# Chain Maintenance on a Cross Bike



## Damaged Hero (4 Oct 2013)

As my bike usually needs a good clean after a weekends race, Should I be applying Lube after every wash.
Or as it is raced for an hour and then cleaned the same or next day,could i just apply a good squrit of GT85 to the chain and leave it at that ?

With my Hybrid and Road bikes I always lube the chain but the conditions are not as extreme and many more miles are ridden between each application.


----------



## VamP (4 Oct 2013)

Depends on conditions, but there is no harm in lubing after every race. Use dry lube, it doesn't attract grime in the same way that wet lube does, and this will extend the lifespan of your drivetrain.
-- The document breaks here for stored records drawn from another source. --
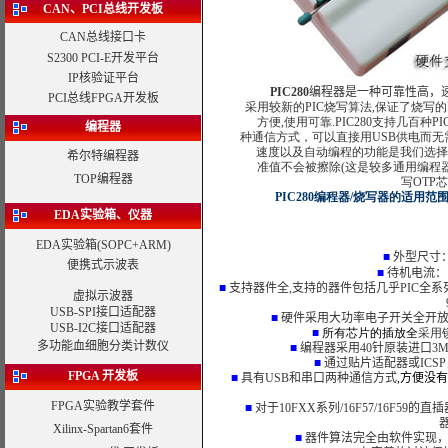
CAN、PCI总线开发板
CAN总线接口卡
S2300 PCI-E开发平台
IP核验证平台
PIC280
编程器是一种可靠性高，速
PCI总线FPGA开发板
采用较新的PIC烧写算法,保证了烧写的
方便,使用可靠.PIC280支持几百
编程器
种通信方式，可以直接用USB供电而
速度以及自动编程的功能是我们选择它
希尔特编程器
准值不会被擦除(这是较多通用编程器没
TOP编程器
写OTP
PIC280编程器/烧写器的适用范围
EDA实验箱、仪器
EDA实验箱
(SOPC+ARM)
■
外型尺寸
便携式示波表
■
待机电流：
■
支持器件全,支持的器件包括几乎PIC全系列如PIC
虚拟示波器
9
USB-SPI接口适配器
■
硬件采用大功率电子开关全开放式
USB-I2C接口适配器
■
所有芯片的插放全
采用
多功能血细胞分类计数仪
■
编程器采用40针原装进口3M
■
通过贴片适配器或ICS
FPGA 开发板
■
具有USB和串口两种通信方式
,方便没
FPGA实验教学套件
■
对于10FXX系列/16F57/16F
器
Xilinx-Spartan6套件
■
器件算法完全由软件实现，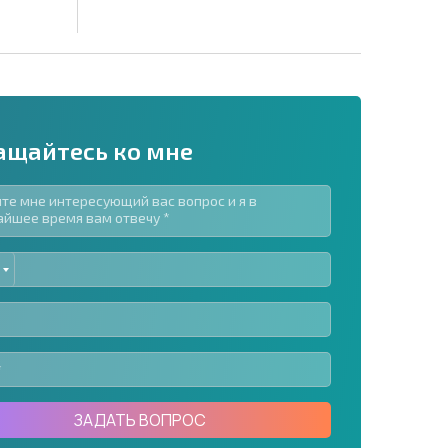
ащайтесь ко мне
ED
рассылку | Нажимая кнопку, вы разрешаете
TES
воих данных.
Отправить сообщение
ЗАДАТЬ ВОПРОС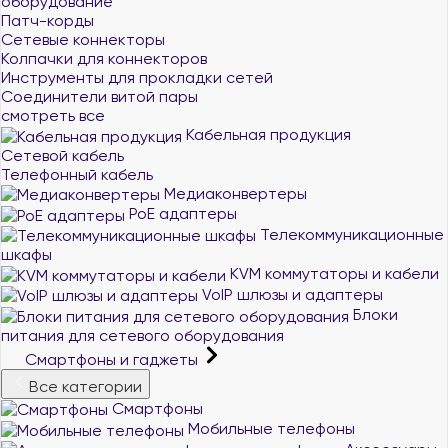
оборудование
Патч-корды
Сетевые коннекторы
Колпачки для коннекторов
Инструменты для прокладки сетей
Соединители витой пары
смотреть все
Кабельная продукция
Сетевой кабель
Телефонный кабель
Медиаконвертеры
PoE адаптеры
Телекоммуникационные
шкафы
KVM коммутаторы и кабели
VoIP шлюзы и адаптеры
Блоки
питания для сетевого оборудования
Смартфоны и гаджеты
Все категории
Смартфоны
Мобильные телефоны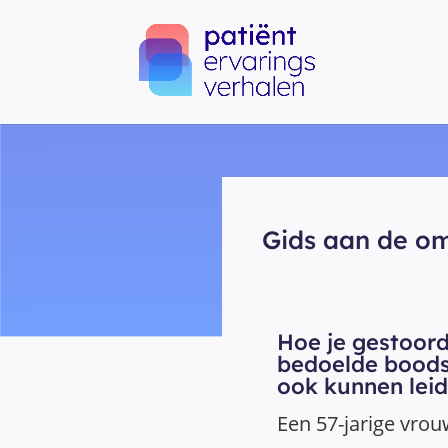
Gids aan de o
Hoe je gestoor
bedoelde boods
ook kunnen lei
Een 57-jarige vrou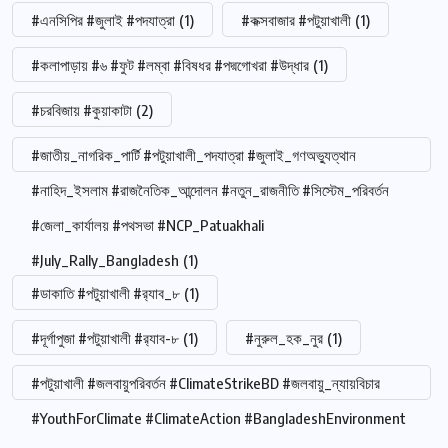
#এনসিপির #জুলাই #পদযাত্রা
(1)
#কক্সবাজার #পটুয়াখালী
(1)
#কলাপাড়ায় #৬ #ফুট #লম্বা #বিষধর #পদ্মগোখরা #উদ্ধার
(1)
#চরবিজায় #কুয়াকাটা
(2)
#জাতীয়_নাগরিক_পার্টি #পটুয়াখালী_পদযাত্রা #জুলাই_গণঅভ্যুত্থান
#নাহিদ_ইসলাম #রাজনৈতিক_আন্দোলন #নতুন_রাজনীতি #সিস্টেম_পরিবর্তন
#জেলা_কার্যালয় #পথসভা #NCP_Patuakhali
#July_Rally_Bangladesh
(1)
#ডাকাতি #পটুয়াখালী #র‍্যাব_৮
(1)
#দূর্গাপুজা #পটুয়াখালী #র‍্যাব-৮
(1)
#নুরুল_হক_নুর
(1)
#পটুয়াখালী #জলবায়ুপরিবর্তন #ClimateStrikeBD #জলবায়ু_ন্যায়বিচার
#YouthForClimate #ClimateAction #BangladeshEnvironment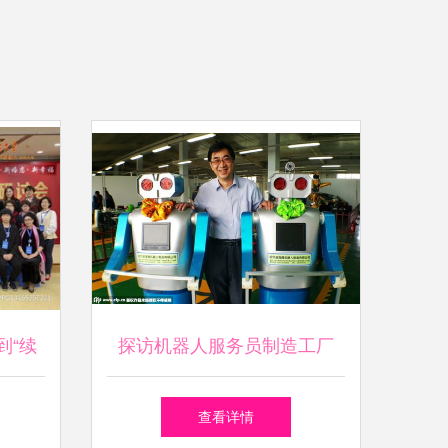
到“续
探访机器人服务员制造工厂
科技与情感的奇妙交织
查看详情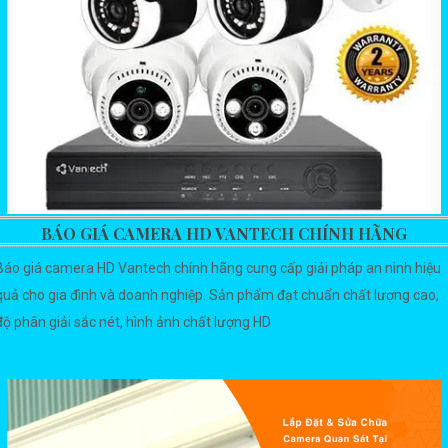
BÁO GIÁ CAMERA HD VANTECH CHÍNH HÃNG
Báo giá camera HD Vantech chính hãng cung cấp giải pháp an ninh hiệu
quả cho gia đình và doanh nghiệp. Sản phẩm đạt chuẩn chất lượng cao,
độ phân giải sắc nét, hình ảnh chất lượng HD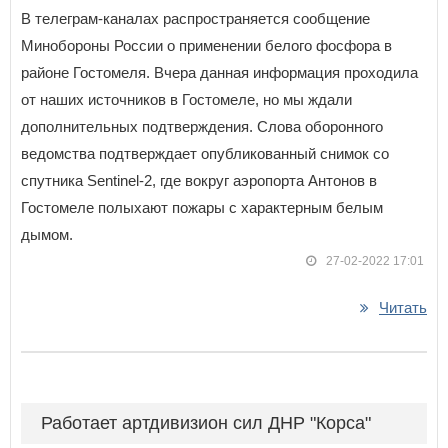
В телеграм-каналах распространяется сообщение
Минобороны России о применении белого фосфора в
районе Гостомеля. Вчера данная информация проходила
от наших источников в Гостомеле, но мы ждали
дополнительных подтверждения. Слова оборонного
ведомства подтверждает опубликованный снимок со
спутника Sentinel-2, где вокруг аэропорта Антонов в
Гостомеле полыхают пожары с характерным белым
дымом.
27-02-2022 17:01
Читать
Работает артдивизион сил ДНР "Корса"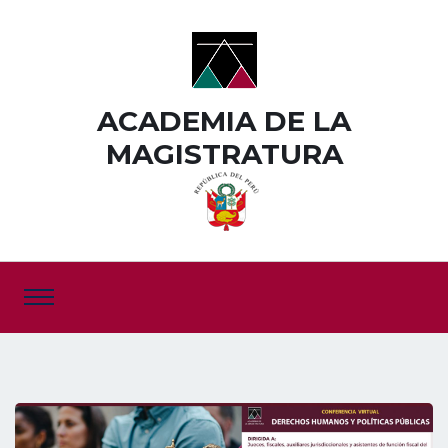
ACADEMIA DE LA
MAGISTRATURA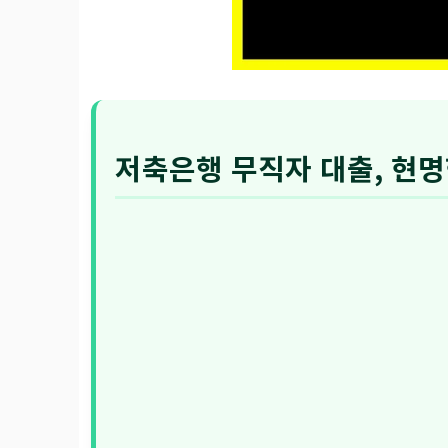
저축은행 무직자 대출, 현명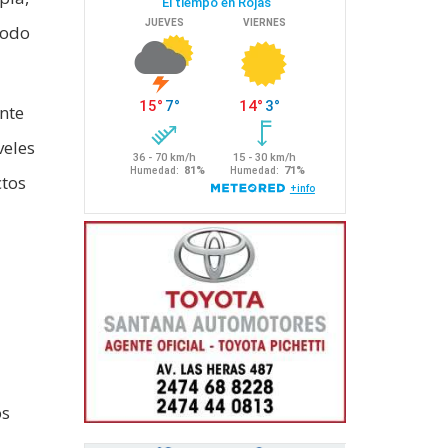
iodo
nte
veles
ctos
os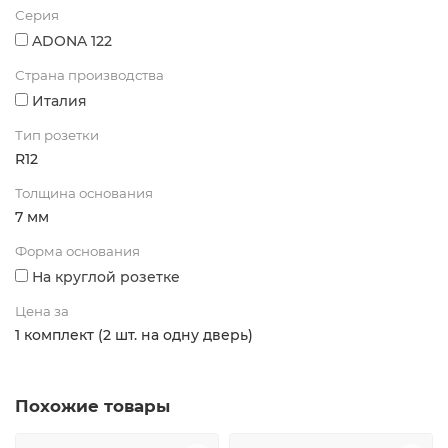
Серия
ADONA 122
Страна производства
Италия
Тип розетки
R12
Толщина основания
7 мм
Форма основания
На круглой розетке
Цена за
1 комплект (2 шт. на одну дверь)
Похожие товары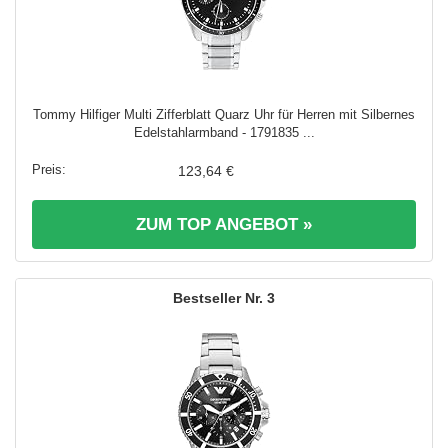
Tommy Hilfiger Multi Zifferblatt Quarz Uhr für Herren mit Silbernes
Edelstahlarmband - 1791835 ...
123,64 €
ZUM TOP ANGEBOT »
3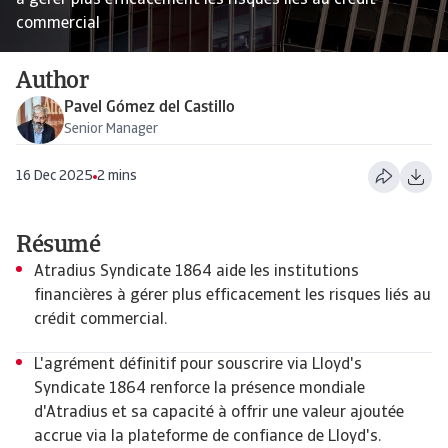
à gérer plus efficacement les risques liés au crédit
commercial
Author
Pavel Gómez del Castillo
Senior Manager
16 Dec 2025
2 mins
Résumé
Atradius Syndicate 1864 aide les institutions
financières à gérer plus efficacement les risques liés au
crédit commercial.
L'agrément définitif pour souscrire via Lloyd's
Syndicate 1864 renforce la présence mondiale
d'Atradius et sa capacité à offrir une valeur ajoutée
accrue via la plateforme de confiance de Lloyd's.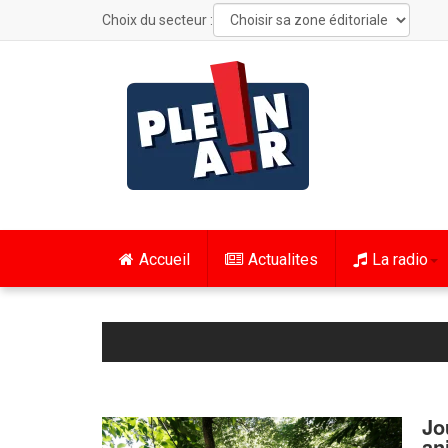
Choix du secteur :
Accueil
Actualites
La radio
Jo
an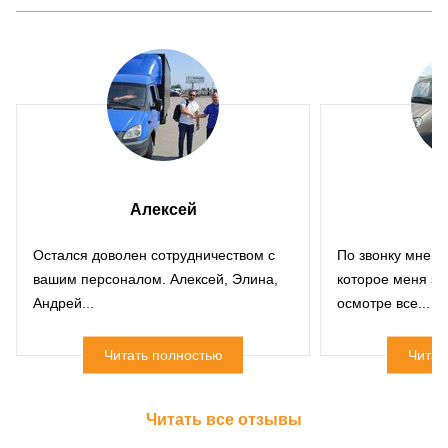
Алексей
Е
Остался доволен сотрудничеством с
По звонку мне р
вашим персоналом. Алексей, Элина,
которое меня за
Андрей...
осмотре все...
Читать полностью
Читат
Читать все отзывы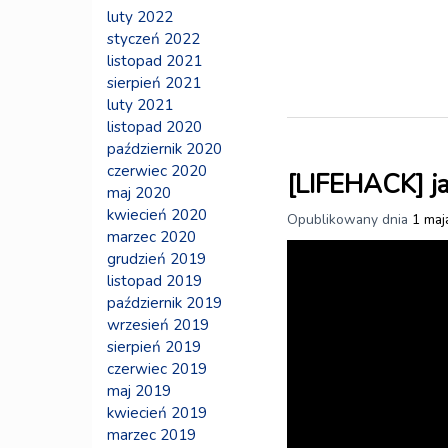
luty 2022
styczeń 2022
listopad 2021
sierpień 2021
luty 2021
listopad 2020
październik 2020
czerwiec 2020
[LIFEHACK] ja
maj 2020
kwiecień 2020
Opublikowany dnia
1 maj
marzec 2020
grudzień 2019
listopad 2019
październik 2019
wrzesień 2019
sierpień 2019
czerwiec 2019
maj 2019
kwiecień 2019
marzec 2019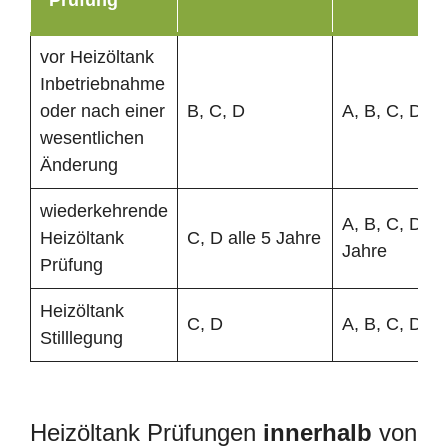
vor Heizöltank
Inbetriebnahme
oder nach einer
B, C, D
A, B, C, D
wesentlichen
Änderung
wiederkehrende
A, B, C, D all
Heizöltank
C, D alle 5 Jahre
Jahre
Prüfung
Heizöltank
C, D
A, B, C, D
Stilllegung
Heizöltank Prüfungen
innerhalb
von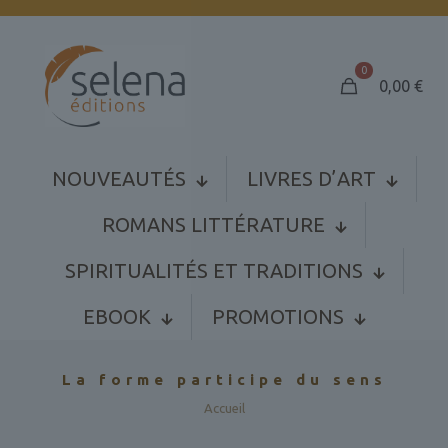
0
0,00
€
NOUVEAUTÉS
LIVRES D’ART
ROMANS LITTÉRATURE
SPIRITUALITÉS ET TRADITIONS
EBOOK
PROMOTIONS
La forme participe du sens
Accueil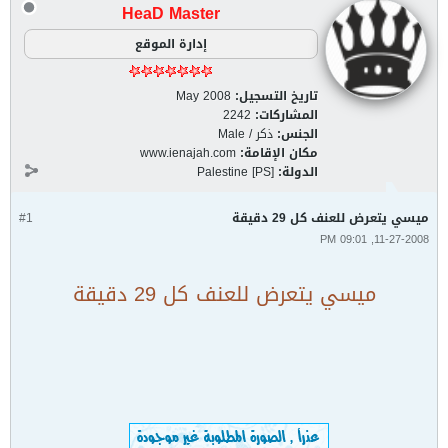
HeaD Master
إدارة الموقع
تاريخ التسجيل:
May 2008
المشاركات:
2242
الجنس:
ذكر / Male
مكان الإقامة:
www.ienajah.com
الدولة:
Palestine [PS]
ميسي يتعرض للعنف كل 29 دقيقة
#1
11-27-2008, 09:01 PM
ميسي يتعرض للعنف كل 29 دقيقة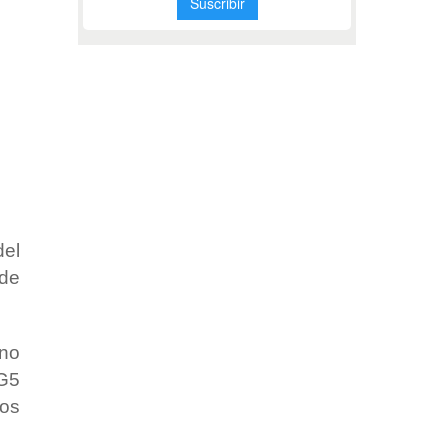
del
 de
ino
 G5
tos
After a muddy race I wash the bike off with spray washer, and dry the chain with a dry rag, and then dry lube it straight away.


----------



## Damaged Hero (4 Oct 2013)

Thanks for the heads up on Dry over Wet,will pick some up tomorrow


----------



## Howard (5 Oct 2013)

Bottom line is you can't overlube a chain - as long as you make sure to wipe off the excess before riding.


----------



## oldroadman (6 Oct 2013)

A lot of team mechanics (from my old days) usually wash the whole bike down with a detergent in water, then use that to clean the chain with a rag and brush, really scrubbing to get the grit awy after wet races. Followed by a clear water rinse. The cains usually get lubed with a bit of diesel on a paintbrush, which gets into every joint as it's nice and thin. More or less the same job as the modern spray stuff but about a zillionth of the price.


----------



## RolandsuperX (6 Oct 2013)

oldroadman said:


> More or less the same job as the modern spray stuff but about a zillionth of the price.


 
But you have to deal with the stench of diesel ..........


----------



## oldroadman (7 Oct 2013)

RolandsuperX said:


> But you have to deal with the stench of diesel ..........


 Not if you are racing fast enough! Any smell (very little in fact) quickly fades away and is behind you anyway. The trick is in the last bit - cleaning the chain off after lubing so that virtually nothing is on the outer surface, but is in the rollers and links, and inside the plates. Then once through the pressure washers and it can all start again after the race.


----------